Remember! Remember! The 5th of November

 

Bonfire night & Guy Fawkes

As a child, so many of us loved this time of year.  There was the fun of dunking our heads in a bowl of water, to catch floating apples, on the evening before All Saints (All Hallows).  Better – and sweeter – still, was the practice of tying an apple on a string, covering it in maple syrup, and dangling it from the old, remnant, gas pipe in the kitchen ceiling, then trying to catch it in our open mouths, with our hands behind our backs.  So much fun, joy and laughter – even into later years!  There was no such thing as ‘trick or treat’ back then; that Americanism was still far from our shores.  Look at these three pix I’ve found of friends during my first year at the Franciscan Study Centre, Canterbury, Hallow’ E’en 1980!  The one dressed as a nun was in the same novitiate as me, 1979.  The Benedictine Monk with an apple in his mouth grew up just a few streets away from me in Cardiff, yet we never knew each other until we met at Canterbury, all those years later.  And the one dressed as some sort of Florentine Renaissance Man was our Father Guardian!

Straight after Hallow e’en was the commemoration of when Guy Fawkes tried to blow up England’s Parliament, remembered now as Bonfire Night.  As children, we would get some old clothes, usually from my father’s wardrobe, stuff them with newspapers, and make them into a “Guy”.  We would then compete with our friends on who could get the best street corner or position to sit at, and beg from passers by, “penny for the Guy, please, Mister!”

David & Steven - Boys brigade - BBG 827
Little brother, Steve; big one, David

The best position was against the telephone exchange hub, outside the Roath Labour Club, on the corner of our street! There was a captive audience for all the men (and few women, in those days) going in to down some pints.  We could earn enough money to buy some sparklers and sweets, out of the proceeds.  I think a packet of sparklers cost 6d (6 old pence, now equivalent of two and a half pence)!  Try buying anything for that these days! Makes me sound like an “grumpy old git”, but even going into a public loo is now around 50p: that’s TEN SHILLINGS – or ten bob – for a pee!

Many good memories of those two dates, over the years, but the memories of the 5th of November (or thereabouts) was tarnished a few years ago.  I had been to Twickenham to watch an international rugby game.  On the trains, coming home, John phoned and said “remember not to get off at Blackheath; the firework display is on and there are no buses through the village”. So I travelled on the Greenwich line, and got off at Charlton.  Never again!  The trauma of that night reverberates in my mind even to this day.

It was only about 7pm, but dark, of course, since the shorter autumnal days and clocks going back an hour just a few weeks earlier.  I came out of the station and crossed the road to the bus stop, opposite.  There was a young oriental man sitting there, on his phone, and two adolescent / teenage black girls standing near by. They were being rather loud and, sexually, very provocative and indiscreet! (that’s me saying it as politely as I can!)
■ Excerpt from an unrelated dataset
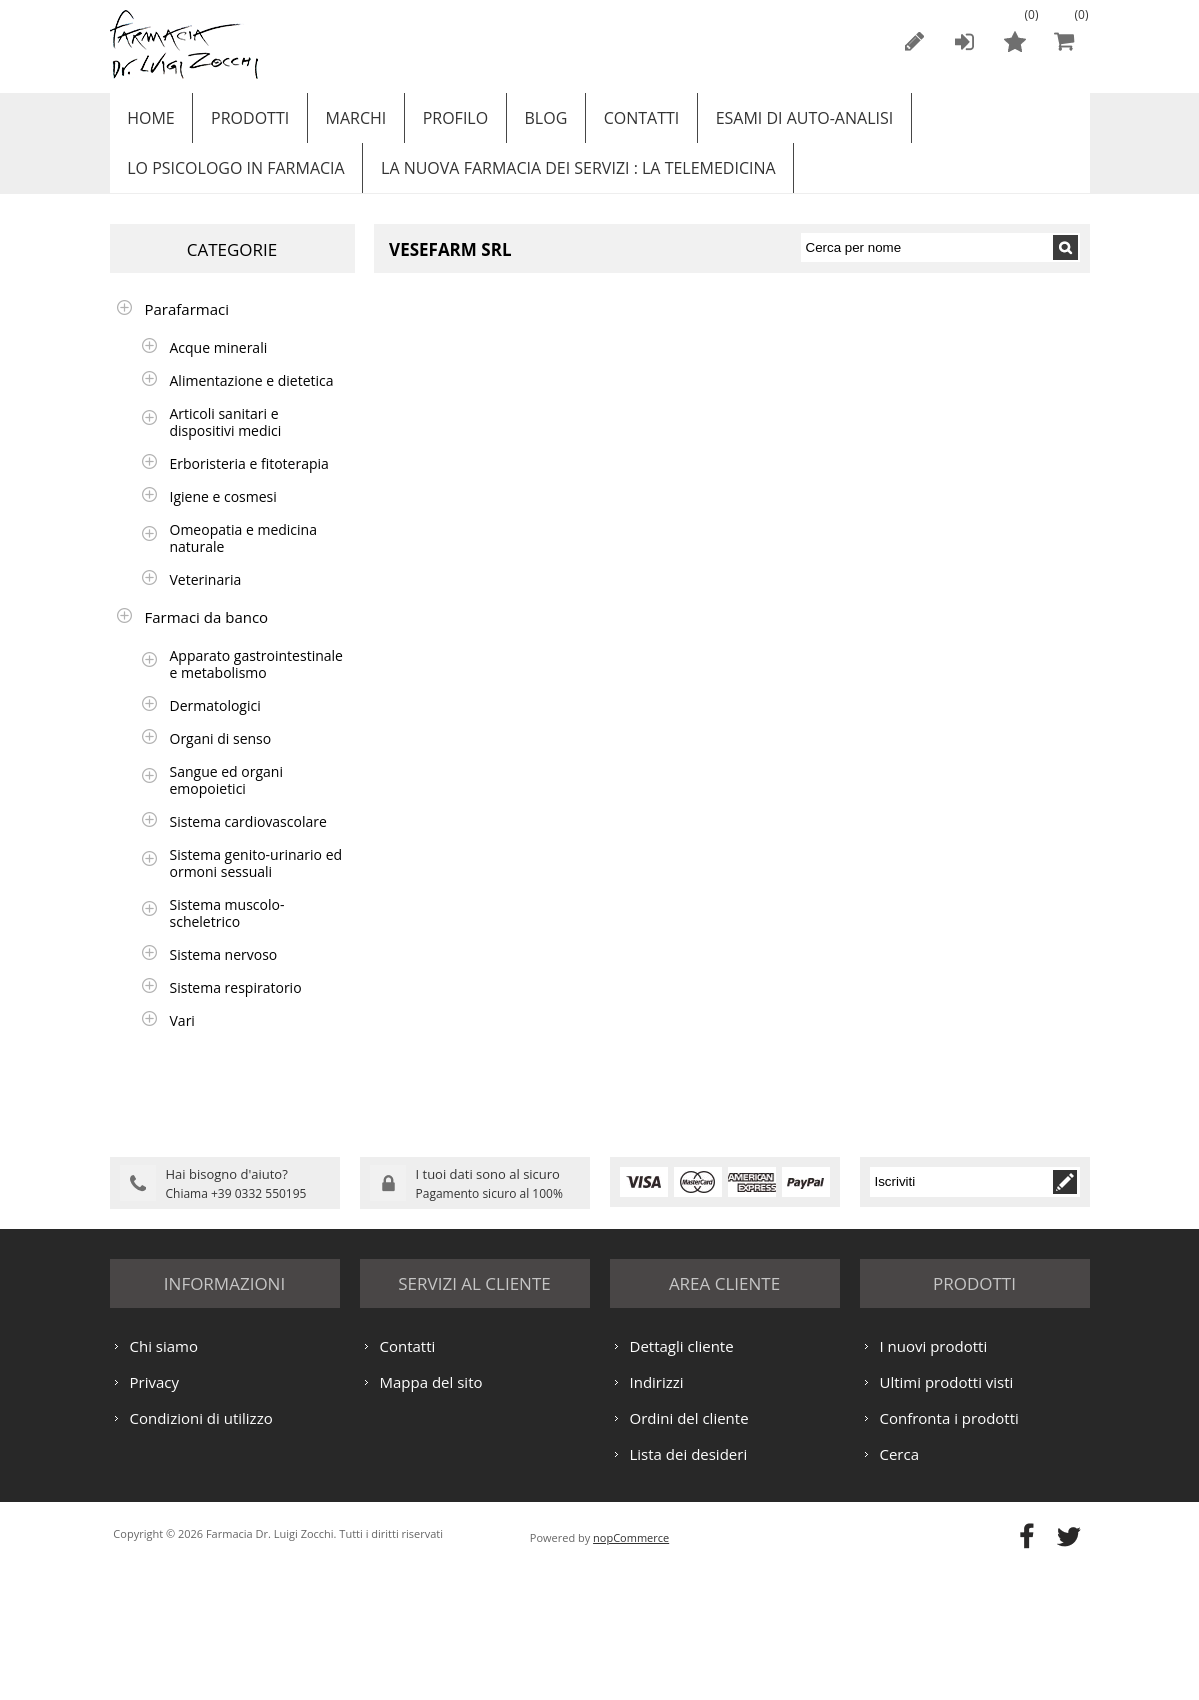 The image size is (1199, 1700). What do you see at coordinates (436, 123) in the screenshot?
I see `Profilo` at bounding box center [436, 123].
As the next train came and went, 9 young black teenage boys – no more than about 15 – 17 years old – came out of the station, on the other side of the road.  Some of them knew the girls, and shouted across to them, in even more sexually provocative ways.  But I could over-hear one of the boys, in conversation with another say “Cut their fucking jaws off!  That’ll make them remember you!  That’ll teach them to respect you!”
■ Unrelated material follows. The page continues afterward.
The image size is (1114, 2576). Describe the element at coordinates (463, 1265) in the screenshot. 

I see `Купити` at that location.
Anal sphincter into mega tight panic mode!

I was ****ing myself in fear!  They started coming across the road towards us, and still being – what I thought – totally inappropriate in what they were saying to the young females.  And the two at the back were still talking out loud.  I could hear words such as “blade” “knife him” “respect” … Then he said something that sends a shiver down my spine to this very day: “… he wont be able to swallow proper ever again, nor speak, bruv, but make him say your name, make him say it, then he’ll remember you; then he’ll ‘spect you!”

Oh my God!

By this time, all four of us on the bus stop were surrounded by these lads.  I was just hoping and praying that there would be no trouble at all.  I don’t know who that one kid was talking about, to “blade” and mutilate another human being’s jaw, and was hoping he didn’t mean either the oriental lad or myself.  With those thoughts swirling around my mind, and heart racing, the bus came.  The girls got on, and I hung back to see what these 9 boys were going to do.   They weren’t that keen on the idea of a first-come-first-on-the-bus queue, but that was least of my worries.  I let them get on in front of me, then I stood back.  The bus doors closed and it started to move off.  With that, I walked really quickly, in the direction of the next stop, and I thought I would wait for a later bus to come.  I was shaking with fear and now, relief.  But no sooner had I moved out of sight, than I heard the bus come to a screeching halt, and the siren alarm was sounded, with flashing hazard lights.  The doors opened, the driver was shouting, and the nine lads got off.  By this time I was a good bit ahead and I just legged it!  Fortunately for me, they didn’t follow, but went off in the opposite direction.

My abiding thought about that whole terrifying event was: what sort of world have bred, that human beings can be like this to others, simply for a bit of “‘spect”!